WHAT TO DO:
Count every line below that contains "Edit", then give that count and nothing else.

RECORDS SUPPLIED:

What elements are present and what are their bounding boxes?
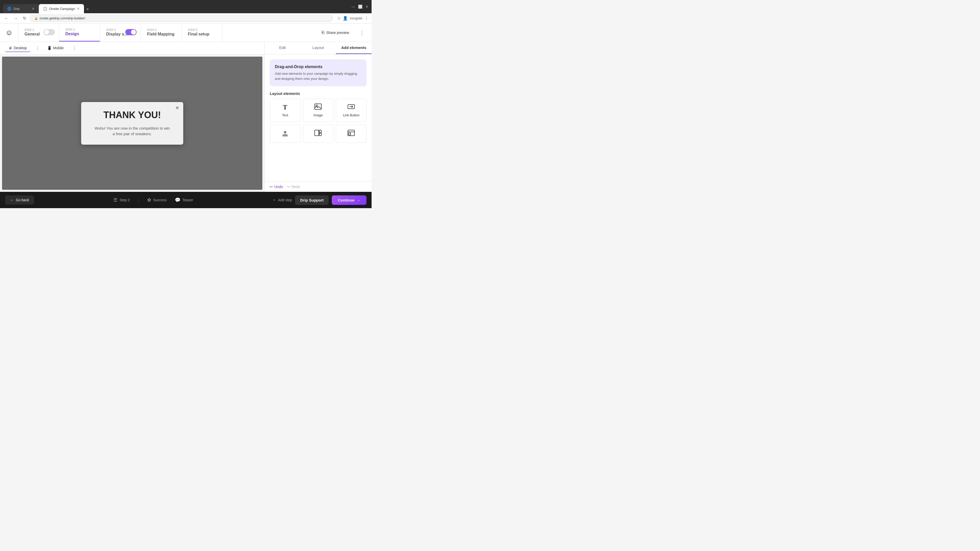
desktop-label: Desktop [14,46,27,50]
add-step-label: Add step [278,198,292,202]
canvas-toolbar: 🖥 Desktop ⋮ 📱 Mobile ⋮ [0,42,264,55]
popup-body: Wuhu! You are now in the competition to … [91,125,173,137]
success-icon: ✿ [147,197,151,203]
window-minimize[interactable]: — [352,5,355,9]
tab-onsite[interactable]: 📋 Onsite Campaign ✕ [39,4,84,13]
main-content: 🖥 Desktop ⋮ 📱 Mobile ⋮ ✕ THANK YOU! Wuhu… [0,42,372,192]
step1-toggle[interactable] [44,29,55,36]
app-container: ☺ STEP 1 General STEP 2 Design STEP 3 Di… [0,24,372,208]
step4-label: Field Mapping [147,32,175,37]
popup-close-button[interactable]: ✕ [175,105,179,111]
browser-actions: ☆ 👤 Incognito ⋮ [337,16,369,21]
panel-bottom: ↩ Undo ↪ Redo [265,181,372,192]
teaser-icon: 💬 [175,197,180,203]
continue-button[interactable]: Continue → [332,195,366,205]
step1-item[interactable]: STEP 1 General [18,24,59,41]
desktop-view-button[interactable]: 🖥 Desktop [5,44,30,52]
step2-more-button[interactable]: ⋮ [135,197,143,203]
redo-button[interactable]: ↪ Redo [287,185,300,189]
link-button-label: Link Button [343,113,360,117]
redo-label: Redo [291,185,300,189]
mobile-view-button[interactable]: 📱 Mobile [44,44,67,52]
address-text: onsite.getdrip.com/drip-builder/ [40,16,85,20]
nav-back[interactable]: ← [3,15,10,22]
step3-toggle-switch[interactable] [125,29,137,35]
svg-rect-7 [315,130,319,136]
add-step-button[interactable]: ＋ Add step [272,198,292,202]
step1-toggle-switch[interactable] [44,29,55,35]
bottom-bar: ← Go back ☰ Step 2 ⋮ ✿ Success 💬 Teaser … [0,192,372,208]
mobile-label: Mobile [53,46,64,50]
step2-item[interactable]: STEP 2 Design [59,24,100,41]
bottom-steps: ☰ Step 2 ⋮ ✿ Success 💬 Teaser [36,195,270,205]
desktop-icon: 🖥 [9,46,12,50]
tab-drip-close[interactable]: ✕ [32,6,35,11]
steps-right: ⎗ Share preview ⋮ [312,24,372,41]
text-label: Text [282,113,288,117]
tab-drip[interactable]: 🌀 Drip ✕ [3,4,39,13]
link-button-element-card[interactable]: Link Button [336,99,366,122]
go-back-arrow-icon: ← [10,198,14,202]
popup-title: THANK YOU! [91,110,173,121]
tab-add-elements[interactable]: Add elements [336,42,372,54]
tab-edit[interactable]: Edit [265,42,301,54]
svg-rect-8 [319,130,321,133]
step1-toggle-knob [44,30,49,35]
text-icon: T [283,103,287,111]
address-bar[interactable]: 🔒 onsite.getdrip.com/drip-builder/ [30,14,333,22]
step3-item[interactable]: STEP 3 Display s... [100,24,141,41]
window-maximize[interactable]: ⬜ [358,5,363,9]
browser-chrome: 🌀 Drip ✕ 📋 Onsite Campaign ✕ + — ⬜ ✕ [0,0,372,13]
canvas-area: 🖥 Desktop ⋮ 📱 Mobile ⋮ ✕ THANK YOU! Wuhu… [0,42,264,192]
text-element-card[interactable]: T Text [270,99,301,122]
more-actions-icon[interactable]: ⋮ [364,16,369,21]
popup-body-line2: a free pair of sneakers. [113,132,151,136]
drip-support-button[interactable]: Drip Support [295,195,329,205]
new-tab-button[interactable]: + [84,5,91,13]
tab-drip-label: Drip [14,7,20,11]
window-close[interactable]: ✕ [366,5,369,9]
upload-element-card[interactable] [270,124,301,143]
step3-toggle[interactable] [125,29,137,36]
redo-icon: ↪ [287,185,290,189]
svg-rect-0 [315,104,321,110]
widget-element-card[interactable] [336,124,366,143]
bottom-step-teaser[interactable]: 💬 Teaser [171,195,197,205]
undo-button[interactable]: ↩ Undo [270,185,283,189]
image-element-card[interactable]: Image [303,99,334,122]
desktop-more-button[interactable]: ⋮ [33,44,41,52]
bottom-step2[interactable]: ☰ Step 2 [110,195,133,205]
bookmark-icon[interactable]: ☆ [337,16,341,21]
mobile-more-button[interactable]: ⋮ [70,44,79,52]
upload-icon [282,129,289,138]
step4-item[interactable]: STEP 4 Field Mapping [141,24,182,41]
step4-num: STEP 4 [147,29,175,32]
tab-onsite-close[interactable]: ✕ [77,6,80,11]
profile-icon[interactable]: 👤 [343,16,348,21]
go-back-button[interactable]: ← Go back [5,195,34,205]
layout-elements-label: Layout elements [270,91,366,96]
bottom-step-success[interactable]: ✿ Success [144,195,170,205]
svg-rect-12 [348,133,351,135]
drip-favicon: 🌀 [7,6,11,11]
dnd-title: Drag-and-Drop elements [275,65,361,69]
steps-bar: ☺ STEP 1 General STEP 2 Design STEP 3 Di… [0,24,372,42]
popup-preview: ✕ THANK YOU! Wuhu! You are now in the co… [81,102,183,144]
right-panel: Edit Layout Add elements Drag-and-Drop e… [264,42,372,192]
share-preview-button[interactable]: ⎗ Share preview [318,28,353,37]
nav-refresh[interactable]: ↻ [21,15,28,22]
browser-tabs: 🌀 Drip ✕ 📋 Onsite Campaign ✕ + [3,0,349,13]
success-label: Success [153,198,167,202]
image-icon [314,103,321,111]
go-back-label: Go back [16,198,29,202]
canvas-wrapper: ✕ THANK YOU! Wuhu! You are now in the co… [2,57,262,190]
nav-forward[interactable]: → [12,15,19,22]
header-more-button[interactable]: ⋮ [357,29,366,37]
step5-item[interactable]: STEP 5 Final setup [182,24,223,41]
panel-tabs: Edit Layout Add elements [265,42,372,54]
gallery-icon [314,130,321,138]
teaser-label: Teaser [183,198,193,202]
gallery-element-card[interactable] [303,124,334,143]
app-logo: ☺ [0,24,18,41]
tab-layout[interactable]: Layout [301,42,336,54]
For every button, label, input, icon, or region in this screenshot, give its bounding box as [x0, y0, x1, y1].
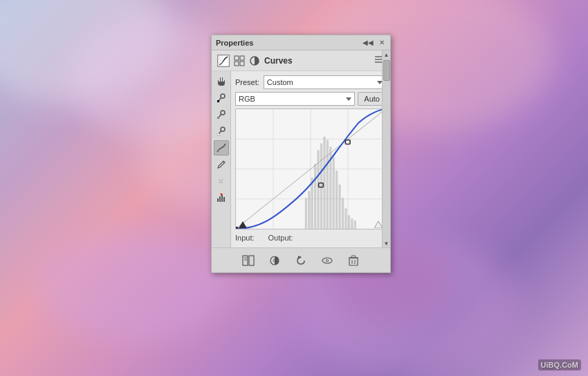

TASK OUTPUT:
3